▸ **WHAT THE EXERCISE ASKS**
Check every line of the data for the word "followers", and copy those that have it.

▸ **DATA TO PROCESS**
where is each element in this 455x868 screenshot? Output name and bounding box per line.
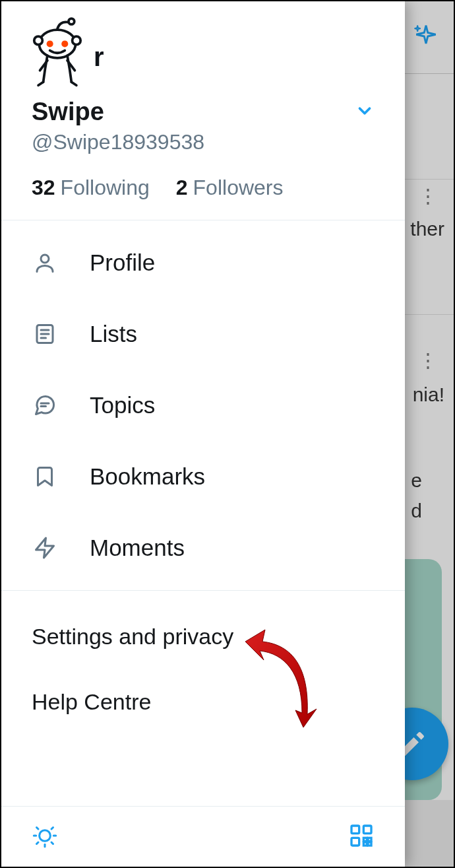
- svg-marker-13: [36, 538, 54, 558]
- qr-code-icon[interactable]: [348, 822, 375, 851]
- bg-text-4: d: [411, 500, 422, 522]
- chevron-down-icon[interactable]: [355, 101, 375, 123]
- svg-point-4: [47, 40, 53, 47]
- svg-rect-25: [363, 838, 367, 841]
- followers-label: Followers: [193, 176, 284, 199]
- menu-item-bookmarks[interactable]: Bookmarks: [1, 441, 405, 512]
- svg-line-18: [37, 827, 39, 829]
- menu-label: Moments: [90, 535, 185, 561]
- username-handle: @Swipe18939538: [32, 130, 375, 154]
- svg-point-14: [40, 830, 51, 841]
- svg-point-6: [41, 255, 49, 263]
- menu-item-topics[interactable]: Topics: [1, 370, 405, 441]
- svg-point-1: [34, 36, 43, 45]
- menu-label: Profile: [90, 250, 155, 276]
- svg-point-5: [61, 40, 68, 47]
- bg-text-3: e: [411, 469, 422, 492]
- svg-point-2: [73, 36, 81, 45]
- lightbulb-icon[interactable]: [32, 822, 58, 851]
- menu-item-settings-privacy[interactable]: Settings and privacy: [1, 604, 405, 669]
- svg-rect-27: [363, 842, 367, 846]
- svg-rect-23: [363, 826, 371, 834]
- following-label: Following: [61, 176, 150, 199]
- svg-rect-24: [351, 838, 359, 846]
- profile-icon: [32, 250, 58, 276]
- following-count: 32: [32, 176, 55, 199]
- menu-item-profile[interactable]: Profile: [1, 227, 405, 298]
- followers-stat[interactable]: 2Followers: [176, 176, 284, 200]
- menu-label: Lists: [90, 321, 137, 347]
- svg-rect-26: [368, 842, 371, 846]
- bookmark-icon: [32, 463, 58, 490]
- sparkle-icon: [411, 22, 440, 53]
- bg-text-1: ther: [410, 218, 444, 240]
- secondary-avatar: r: [94, 42, 104, 72]
- following-stat[interactable]: 32Following: [32, 176, 150, 200]
- svg-rect-28: [368, 838, 371, 841]
- svg-line-21: [51, 842, 53, 844]
- lists-icon: [32, 321, 58, 347]
- menu-label: Topics: [90, 392, 155, 418]
- navigation-drawer: r Swipe @Swipe18939538 32Following 2Foll…: [1, 1, 405, 867]
- followers-count: 2: [176, 176, 188, 199]
- svg-line-20: [37, 842, 39, 844]
- menu-item-moments[interactable]: Moments: [1, 512, 405, 584]
- more-icon: ⋮: [418, 357, 438, 364]
- svg-point-3: [69, 18, 75, 24]
- menu-item-help-centre[interactable]: Help Centre: [1, 669, 405, 735]
- menu-label: Bookmarks: [90, 463, 205, 490]
- display-name: Swipe: [32, 98, 104, 126]
- svg-rect-22: [351, 826, 359, 834]
- bg-text-2: nia!: [413, 384, 444, 406]
- topics-icon: [32, 392, 58, 418]
- svg-line-19: [51, 827, 53, 829]
- avatar-image: [32, 17, 90, 87]
- avatar[interactable]: r: [32, 17, 375, 87]
- more-icon: ⋮: [418, 193, 438, 199]
- moments-icon: [32, 535, 58, 561]
- menu-item-lists[interactable]: Lists: [1, 298, 405, 370]
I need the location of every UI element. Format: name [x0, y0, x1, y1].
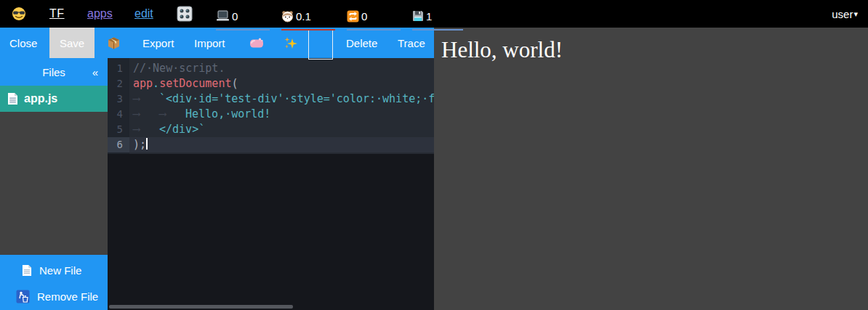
- floppy-icon: [412, 10, 424, 22]
- control-knobs-icon[interactable]: [177, 0, 193, 28]
- line-number: 3: [108, 91, 129, 107]
- hamster-icon: [281, 10, 294, 23]
- chevron-down-icon: ▾: [853, 9, 858, 19]
- code-editor[interactable]: 1 //·New·script. 2 app.setDocument( 3 ⟶`…: [108, 58, 434, 310]
- apps-link[interactable]: apps: [87, 0, 113, 28]
- save-counter-field[interactable]: 1: [412, 3, 463, 30]
- code-token: //·New·script.: [133, 62, 225, 75]
- repeat-counter-value: 0: [361, 10, 367, 23]
- file-item-label: app.js: [24, 92, 57, 105]
- code-token: `<div·id='test-div'·style='color:·white;…: [159, 92, 434, 105]
- code-token: (: [231, 77, 238, 90]
- brand-link[interactable]: TF: [49, 0, 65, 28]
- new-page-icon: [22, 264, 32, 277]
- tab-whitespace-icon: ⟶: [133, 91, 159, 107]
- laptop-icon: [216, 10, 230, 22]
- line-number: 1: [108, 61, 129, 76]
- code-lines: 1 //·New·script. 2 app.setDocument( 3 ⟶`…: [108, 58, 434, 154]
- horizontal-scrollbar[interactable]: [109, 305, 293, 309]
- export-button[interactable]: Export: [142, 28, 174, 58]
- top-bar: TF apps edit 0: [0, 0, 868, 28]
- files-header: Files «: [0, 58, 108, 86]
- code-line-5: 5 ⟶</div>`: [108, 122, 434, 137]
- code-line-6-active: 6 );: [108, 137, 434, 152]
- collapse-sidebar-button[interactable]: «: [92, 58, 98, 86]
- delete-button[interactable]: Delete: [346, 28, 377, 58]
- user-menu[interactable]: user ▾: [832, 0, 858, 28]
- files-sidebar: Files « app.js: [0, 58, 108, 310]
- sidebar-actions: New File Remove File: [0, 255, 108, 310]
- smiley-sunglasses-icon[interactable]: [12, 0, 26, 28]
- cpu-counter-value: 0: [232, 10, 238, 23]
- code-line-2: 2 app.setDocument(: [108, 76, 434, 91]
- code-token: app: [133, 77, 153, 90]
- code-line-3: 3 ⟶`<div·id='test-div'·style='color:·whi…: [108, 91, 434, 107]
- line-number: 5: [108, 122, 129, 137]
- usage-counter-field[interactable]: 0.1: [281, 3, 335, 30]
- save-button[interactable]: Save: [49, 28, 95, 58]
- empty-toolbar-slot[interactable]: [308, 29, 333, 60]
- code-token: </div>`: [159, 123, 205, 136]
- line-number: 2: [108, 76, 129, 91]
- code-token: );: [133, 138, 146, 151]
- import-button[interactable]: Import: [194, 28, 225, 58]
- preview-hello-text: Hello, world!: [434, 28, 868, 63]
- code-line-1: 1 //·New·script.: [108, 61, 434, 76]
- tab-whitespace-icon: ⟶: [133, 122, 159, 137]
- file-item-appjs[interactable]: app.js: [0, 86, 108, 112]
- repeat-counter-field[interactable]: 0: [347, 3, 401, 30]
- close-button[interactable]: Close: [9, 28, 37, 58]
- usage-counter-value: 0.1: [296, 10, 311, 23]
- code-token: .: [153, 77, 159, 90]
- line-number: 6: [108, 137, 129, 152]
- editor-toolbar: Close Save Export Import Delete Trace: [0, 28, 434, 58]
- new-file-button[interactable]: New File: [0, 261, 108, 280]
- new-file-label: New File: [39, 264, 81, 277]
- save-counter-value: 1: [426, 10, 432, 23]
- text-cursor: [146, 138, 148, 150]
- repeat-icon: [347, 10, 359, 23]
- code-token: setDocument: [159, 77, 231, 90]
- soap-icon[interactable]: [249, 28, 264, 58]
- litter-bin-icon: [16, 290, 30, 303]
- package-icon[interactable]: [107, 28, 121, 58]
- cpu-counter-field[interactable]: 0: [216, 3, 270, 30]
- remove-file-button[interactable]: Remove File: [0, 287, 108, 306]
- document-preview-pane: Hello, world!: [434, 28, 868, 310]
- tab-whitespace-icon: ⟶: [159, 107, 185, 122]
- tab-whitespace-icon: ⟶: [133, 107, 159, 122]
- line-number: 4: [108, 107, 129, 122]
- code-line-4: 4 ⟶⟶Hello,·world!: [108, 107, 434, 122]
- edit-link[interactable]: edit: [134, 0, 153, 28]
- document-icon: [7, 92, 18, 105]
- files-header-label: Files: [42, 66, 65, 78]
- remove-file-label: Remove File: [37, 290, 98, 303]
- sparkles-icon[interactable]: [284, 28, 297, 58]
- trace-button[interactable]: Trace: [398, 28, 425, 58]
- user-menu-label: user: [832, 8, 853, 20]
- code-token: Hello,·world!: [185, 107, 270, 121]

▸ **FINISHED TASK**
- followers-label: Followers: [193, 176, 284, 199]
- followers-stat[interactable]: 2Followers: [176, 176, 284, 200]
- followers-count: 2: [176, 176, 188, 199]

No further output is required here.